8. Secrets Among the Cedars (Intertwined Book 2) by Sherri Wilson Johnson
This is the second book in the series. I know there is at least one more planned. This book is about a district attorney in Cedar Key, Florida who is trying to find a key piece of evidence for a murder trial she is prosecuting. She meets a man who used to be a defense attorney and he ends up trying to help her while protecting her from threats she is receiving. There is suspense, danger and a little romance. A fun read.
9. Prayer: Finding the Heart’s True Home by Richard J. Foster
This was a wonderful book! A very in depth guide to various types and practices of prayer. The book is broken into three sections: Inward, Upward, and Outward prayer. I enjoyed gaining a better understanding of what various prayer focuses consist of. Part way through the book I felt like I was a terrible prayer because I feel like most of my prayers are self-focused (but, I was assured, that is also an acceptable type of prayer). I also am a perfectionist so I struggle with wanting each prayer time to consist of ALL the various types of prayer, which is impossible and a little ridiculous. I’m glad I kept reading because I was comforted to know that it’s okay to be where I am in my prayer life. God will continue to guide me as I consistently spend time in prayer. This is a book I would like to keep as a reference for when I am struggling and in need of direction. Unfortunately for me, this is a borrowed book so I will have to acquire my own copy. If you are desiring to grow in your prayer life I highly recommend this book.

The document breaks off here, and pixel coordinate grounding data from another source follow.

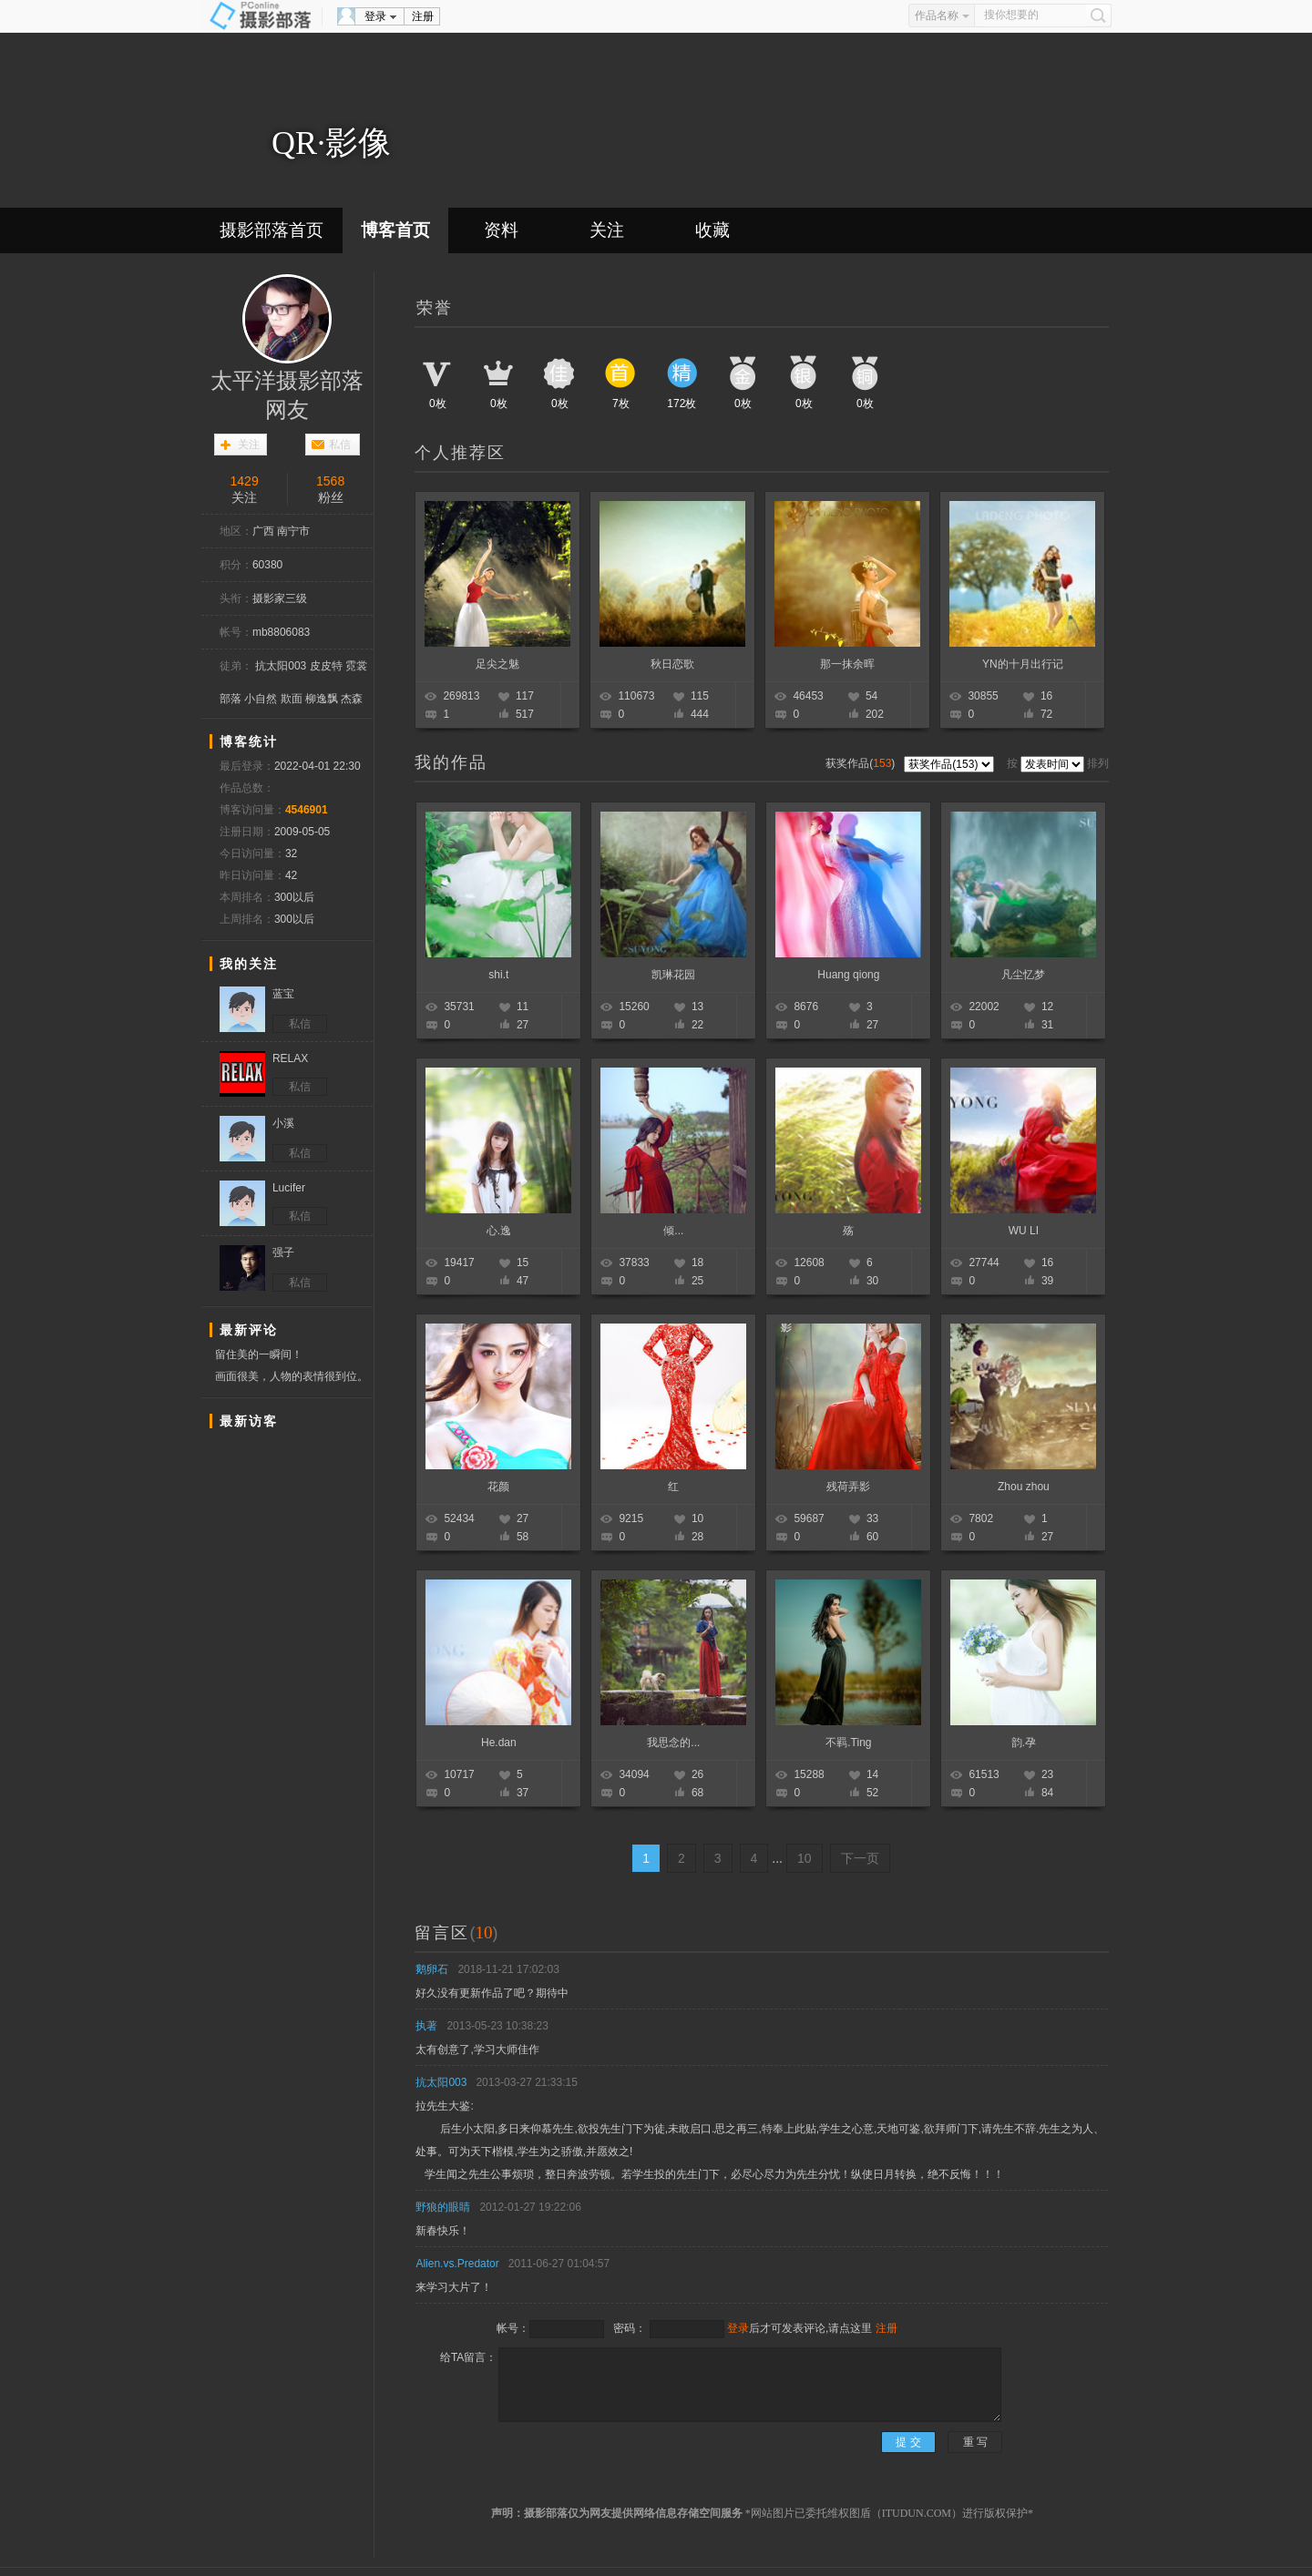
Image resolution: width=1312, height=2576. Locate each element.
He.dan (499, 1742)
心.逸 (499, 1230)
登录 (375, 16)
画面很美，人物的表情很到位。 (291, 1376)
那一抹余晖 (847, 664)
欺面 (291, 698)
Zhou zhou (1024, 1486)
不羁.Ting (848, 1742)
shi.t (498, 974)
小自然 (260, 698)
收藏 (712, 230)
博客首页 (395, 230)
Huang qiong (848, 974)
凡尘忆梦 (1023, 974)
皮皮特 (326, 665)
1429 (245, 481)
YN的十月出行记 (1022, 664)
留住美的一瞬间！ (258, 1354)
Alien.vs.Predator (456, 2263)
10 (804, 1858)
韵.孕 (1023, 1742)
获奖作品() (861, 763)
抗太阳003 (280, 665)
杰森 (352, 698)
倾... (673, 1230)
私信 (340, 444)
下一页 (860, 1858)
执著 (426, 2025)
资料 (501, 230)
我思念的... (673, 1742)
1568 (330, 481)
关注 (606, 230)
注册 (423, 16)
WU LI (1024, 1230)
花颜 (498, 1486)
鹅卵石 (431, 1969)
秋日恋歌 (672, 664)
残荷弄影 (848, 1486)
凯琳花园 (673, 974)
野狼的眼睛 (442, 2207)
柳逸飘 (321, 698)
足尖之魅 (497, 664)
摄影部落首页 (271, 230)
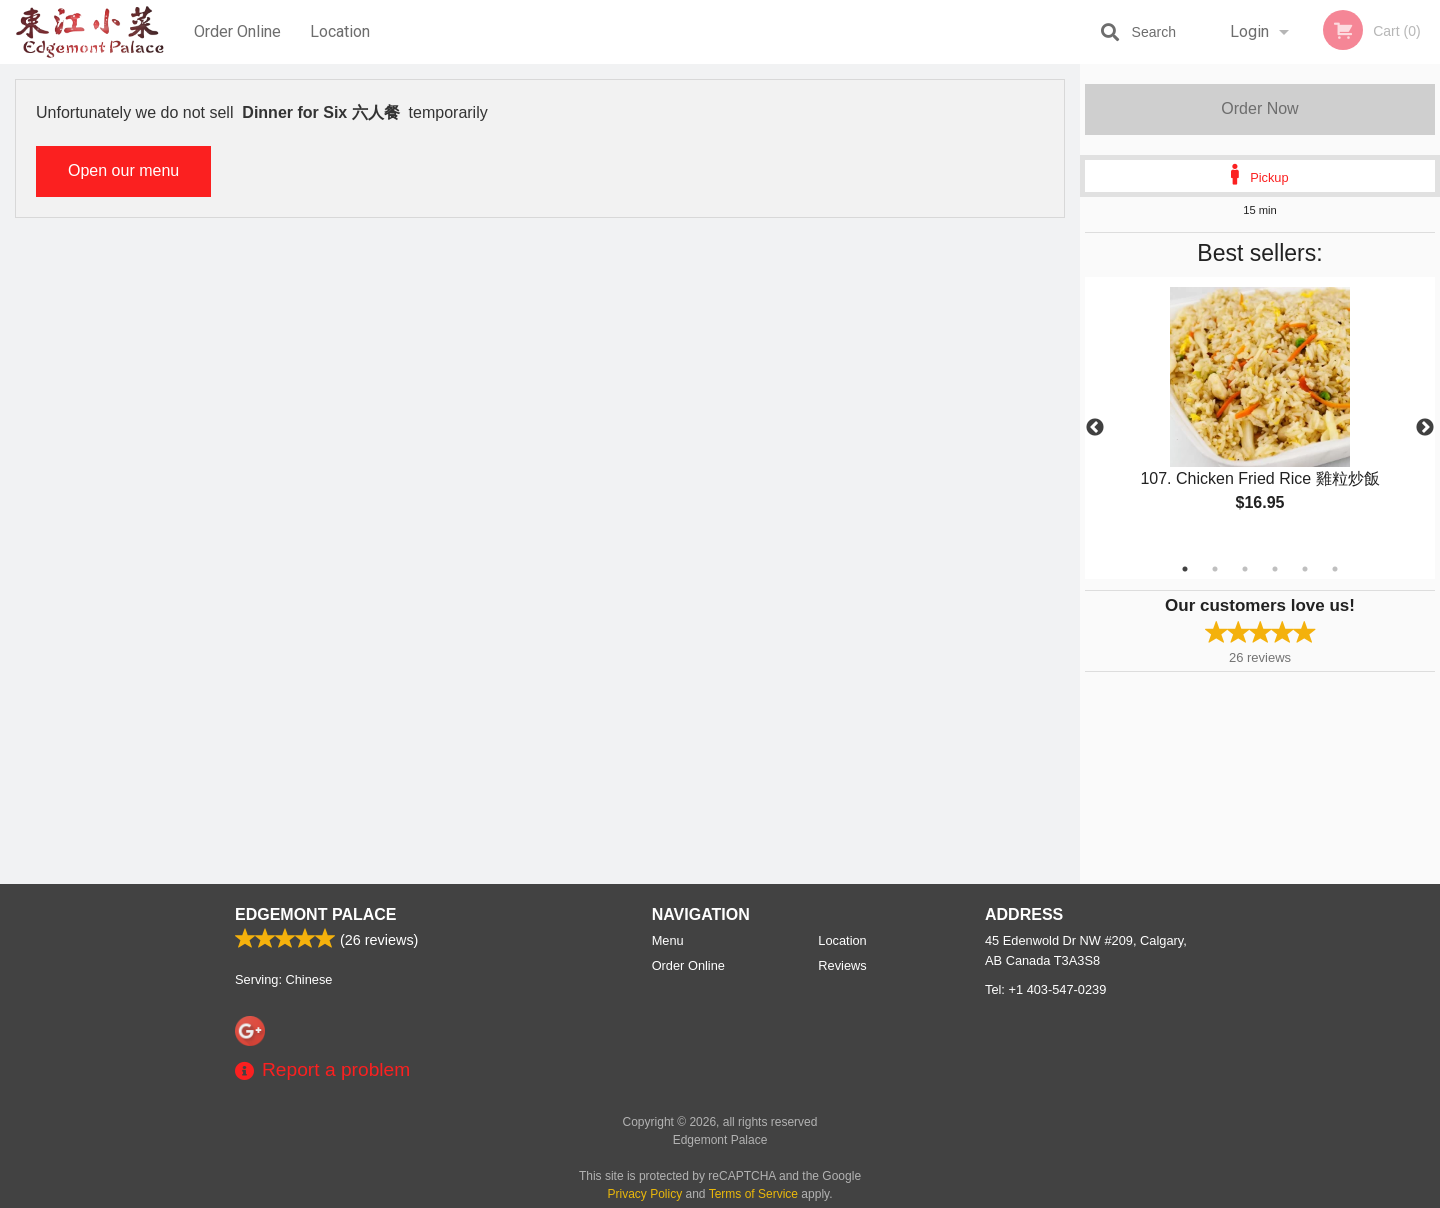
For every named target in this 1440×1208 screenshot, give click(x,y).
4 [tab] (1275, 569)
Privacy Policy (645, 1194)
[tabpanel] (1260, 416)
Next (1425, 428)
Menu (668, 940)
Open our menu (123, 170)
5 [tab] (1305, 569)
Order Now (1259, 108)
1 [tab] (1185, 569)
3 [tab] (1245, 569)
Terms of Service (753, 1194)
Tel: (1045, 989)
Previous (1095, 428)
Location (340, 31)
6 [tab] (1335, 569)
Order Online (237, 31)
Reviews (842, 965)
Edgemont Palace (315, 914)
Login (1249, 31)
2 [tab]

10. The Rosie Project by Graeme Simsion
This was a very quick and engaging read. The main character reminded me some of Sheldon Cooper from The Big Bang Theory. A genetics scientist and professor, Don Tillman, has decided that he is ready to find a life partner so he begins “The Wife Project”. He enlists help from his friend, Gene, to sort through the completed questionnaires for matches. He mistakenly thinks a woman named Rosie, whom Gene sends to his office, is a match from the questionnaire and asks her on a date. Chaos and humorous circumstances ensue from there. I quickly became endeared to Don and Rosie and hoped that they would both find what they was searching for. I would recommend this as a good fiction read that really sucks you in and takes you for an enjoyable ride.
Wow! Ten books! I doubt I will have such a high count in future months. Five fiction, four non-fiction, one comic. Not a bad distribution. I attribute the high number to the fiction. I can read multiple chapters in one sitting whereas with non-fiction I usually have to put the book down after each chapter to ruminate on what I’ve read. I’m excited that I’ve found so many engaging fiction books already this year. That’s usually my biggest challenge. 
If you have read any engaging fiction, I’d appreciate a recommendation!